From IBERS Bioinformatics and HPC Wiki
Jump to: navigation, search

You are now going to use FastQC to verify read quality. First, you need to create a folder where to store the FastQC output files. Let’s call it Fastqc or any other name you like:

$ mkdir Fastqc

Now, we have to load the FastQC module and see the options of the program by typing the following commands:

$ module load fastqc/0.11.2
$ fastqc -h

Most options are needed only for particular cases, and you can generally ignore them. Let’s run FastQC on the forward reads fastq file of the 2-cells sample. To do that, we will write the following line in the script that we show in the previous chapter (3. Your environment).

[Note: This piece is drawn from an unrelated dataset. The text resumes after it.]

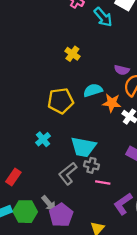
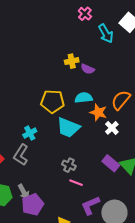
yellow cross: (72, 54) -> (72, 61), turned 32
purple semicircle: (122, 70) -> (88, 69), moved
cyan trapezoid: (83, 147) -> (68, 128), moved
gray L-shape: (68, 174) -> (21, 155), moved, turned -30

$ fastqc -o Fastqc -t 2 --extract –-nogroup data/2cells_1.fastq

So, the script that we will run is:

#$ -S /bin/sh
#$ -cwd
#$ -q amd.q,large.q,intel.q
#$ -l h_vmem=40G
#$ -e run_fastqc.e
#$ -N run_fastqc
#$ -o run_fastqc.o
module load fastqc/0.11.2
fastqc -o Fastqc -t 2 --extract –-nogroup data/2cells_1.fastq

The parameters that we use: -o: the output folder

-t: the number of threads (FastQC is fast, you don’t need to dedicate lots of resources to run it)

--extract: instruct FastQC to extract the compressed output files

--nogroup: show output data for each position in the read, instead of grouping neighbouring positions.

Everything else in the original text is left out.